I chuckle lightly, my heart heavy.
“Okay, Mr Obedient, we need to head downstairs,” I say with a faint smile and Tobias’ smiling lips turn into a prominent ‘o’.
“You’re not even denying that they were romantic things!” Tobias exclaims and I shake my head.
“They weren’t. I denied it. Happy?" I say with a wide smile and Tobias chuckles, walks to me, holds Benji in one arm, drapes his other arm around my shoulders and urges me to start walking.

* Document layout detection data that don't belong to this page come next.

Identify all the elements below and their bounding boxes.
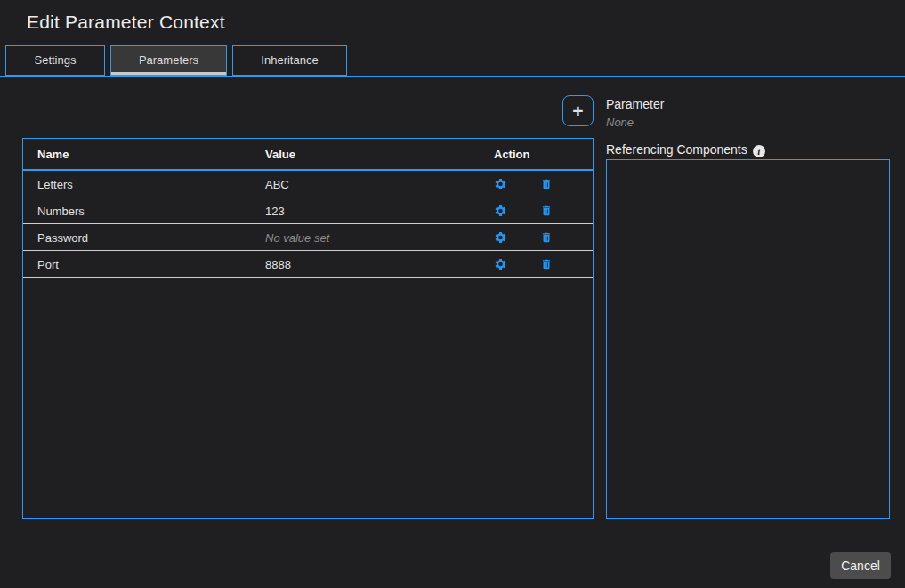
sort-ascending-icon: ↑ [41,148,47,161]
table-body: Letters ABC Numbers 123 Password No valu… [23,171,593,278]
gear-icon[interactable] [494,177,507,190]
trash-icon[interactable] [540,204,553,217]
trash-icon[interactable] [540,177,553,190]
parameter-row[interactable]: Port 8888 [23,251,593,278]
table-header: Name↑ Value Action [23,139,593,171]
referencing-components-panel [606,159,890,519]
parameter-name: Letters [37,177,73,190]
referencing-components-label: Referencing Components [606,142,747,157]
parameter-value: ABC [265,177,289,190]
parameter-name: Password [37,230,88,244]
referencing-components-heading: Referencing Componentsi [606,142,765,157]
parameter-row[interactable]: Letters ABC [23,171,593,197]
info-icon: i [753,145,765,157]
parameter-row[interactable]: Numbers 123 [23,197,593,224]
parameter-value: 123 [265,204,285,217]
dialog-title: Edit Parameter Context [27,12,225,33]
tab-inheritance[interactable]: Inheritance [232,45,347,76]
gear-icon[interactable] [494,204,507,217]
parameter-name: Numbers [37,204,85,217]
parameter-row[interactable]: Password No value set [23,224,593,251]
cancel-button[interactable]: Cancel [830,552,891,579]
gear-icon[interactable] [494,230,507,244]
plus-icon: + [572,101,583,121]
tab-bar: Settings Parameters Inheritance [5,45,352,76]
tab-bar-divider [0,76,905,77]
trash-icon[interactable] [540,257,553,270]
edit-parameter-context-dialog: { "dialog": { "title": "Edit Parameter C… [0,0,905,588]
parameter-name: Port [37,257,59,270]
parameter-panel-label: Parameter [606,97,664,111]
tab-settings[interactable]: Settings [5,45,105,76]
gear-icon[interactable] [494,257,507,270]
parameter-selected-value: None [606,116,634,129]
add-parameter-button[interactable]: + [562,95,594,126]
trash-icon[interactable] [540,230,553,244]
parameter-value: No value set [265,230,329,244]
parameters-table: Name↑ Value Action Letters ABC Numbers 1… [22,138,594,519]
column-header-action: Action [494,148,529,161]
parameter-value: 8888 [265,257,291,270]
column-header-value[interactable]: Value [265,148,295,161]
tab-parameters[interactable]: Parameters [110,45,227,76]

I shake my head with a smile, brush off his arm and leave the room.
Surprisingly, when we make it back to the porch, I don’t only find Aiden and Jacob, I also find another very tall guy, standing on the porch steps, a hand on his hip and a shaky one reaching for his inhaler that he shoves in his mouth.
My brothers look at him curiously and Jacob, who looks less worn now, immediately gets up.
“Can I help you?” He asks, rubbing his bloodshot eyes.
The guy, this very familiar guy, finds it difficult to open his eyes under the sun and lowers his head.
“Hello,” He says shakily, out of breath. “I-uh-” He looks up at Jacob who’s studying the guy’s attire. Jeans, simple black hoodie and a backpack. “This is Mr and Mrs Bracken’s residence?”
Jacob looks confused for a second but then nods.
The guy’s uptight shoulders drop and he steps closer to Jacob. Aiden quickly gets up and I wonder if my brothers see this fickle guy as a threat.
“You’re Roseline’s brothers, right?” The guy states more than asks. “I am William James, one of your sister’s mates. And I would like to give you something.”
William. Yes. William. I remember him.